小学生の頃、月に一度くらい、母と一緒に街にお買い物に行くのが楽しみでした。洋服を買ってもらったり、文房具を物色したり、華やかな街の空気を吸うと、とてもワクワクしました。そんなお買い物の途中、休憩で喫茶店に入ると、母はいつもブラックのコーヒーを注文しました。

家にはインスタントコーヒーが常備してあり、母は小さなデミタスカップに濃い目に作って、飲んでいました。

私は「どうしてこんな苦い飲み物を、わざわざ飲むの?」と不思議に思っていました。コーヒーは、お酒みたいに、美味しさが分からない大人の飲み物だったのです。

大学一年生の時、スターバックスでアルバイトを始めました。入社してしばらく経った頃、コーヒーとお菓子のペアリングを学ぶ研修がありました。お客様におすすめできるように、いくつかのシングルオリジンのコーヒーとお菓子を食べ合わせて、相性が良いものを理解するという内容でした。当時の私にとっては、コーヒーの味の違いを感じることすら難しい状態でした。でも、その時感じたスマトラのコーヒーとシナモンロールの組み合わせに、とても感動したのです。確かにシナモンロールには、グアテマラでもコロンビアでもなく、スマトラが最も相性が良く、お互いに引き立てあっていました。

「同じコーヒー豆なのに、収穫された土地が違うだけで、こんなにも味が違うなんて面白い」と興味が湧いてきました。

まったくコーヒーが飲めなかった私が、コーヒーを好きになり始めたのです。

スペシャルティ・コーヒーを知ったのは、大学を卒業してから、20代前半のことでした。

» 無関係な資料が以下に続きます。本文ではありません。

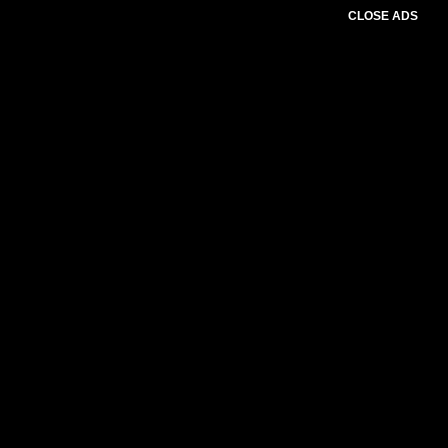
CLOSE ADS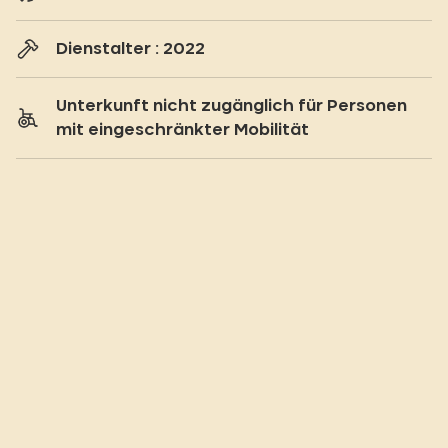
Dienstalter : 2022
Unterkunft nicht zugänglich für Personen
mit eingeschränkter Mobilität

地元で唯一のスペシャルティ・コーヒーのお店を訪れて、浅煎りのエチオピアを飲みました。それは、これまで飲んでいたコーヒーとはまったく異なる飲み物でした。フルーティーで、独特の香りがあって、苦くない。何杯も飲みたくなるような心地よさ。

「生産地による味の違い」がこんなに鮮やかに感じられるコーヒーがあるなんて・・・。

世界の見え方がまるごと変わったような出来事でした。
この体験から、私は、様々なコーヒーを試すようになりました。